Russell notes Lorena's lack of sophistication, even at her age, and tells Bill about how one of Lorena's bright ideas was to make Bill watch while she killed Sookie. Which, yes, that would work, because his humanity is tenuous and contingent, but more importantly -- and obviously there's a reason I'm going to keep ringing this particular bell, having to do with the monster at the end of this episode -- because any retaliation would prove Lorena right. It's a very Catch-22, quantum physics kind of a problem to have. It's also a sort of Maryann Forrester problem to have, if you think about it: If your loss of control means somebody else is in control, then they can do whatever they want to you and either way, they win. (Of course, in real life, any loss of control puts somebody else in control, but it's not magic. Even if it feels like it at the time.)
I've never felt a huge amount of sympathy for old Bill, because he makes his own drama so very vigorously so very much of the time, but in this case my heart just bleeds for him. Bill's in a cage and it's making him crazy, and it only took about five minutes, because Bill is already fucking crazy. He's just really good at hiding it.

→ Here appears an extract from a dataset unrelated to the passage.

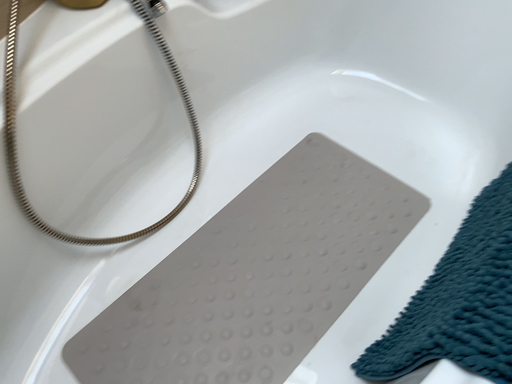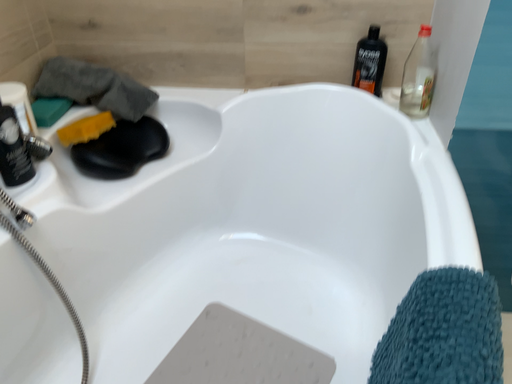 Question: Which way did the camera rotate in the video?

Choices:
 (A) rotated upward
 (B) rotated downward

Answer: (A)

Russell changes the subject to whether or not Buffy and Angel can truly be together, because eventually she'll get old and die and he'll stay young and beautiful forever -- you know, like David Boreanaz did -- and so why not turn Sookie, like how Russell turned Talbot centuries ago. He sort of moans about how vampire gay marriage is like the realest kind of marriage. I'm inclined to agree, because I can't imagine spending ten minutes with Talbot without murdering him, much less centuries. Bill says it's impossible, because of his own personal Edward Cullen problems about being a vampire, and Russell says that the alternative is to subject her to the vicissitudes of mortality and to the mercy of "forces." In case Bill didn't get the implication -- and it's Bill we're talking about -- Russell gets wicked scary for a second: The "forces" are, or include, Russell himself.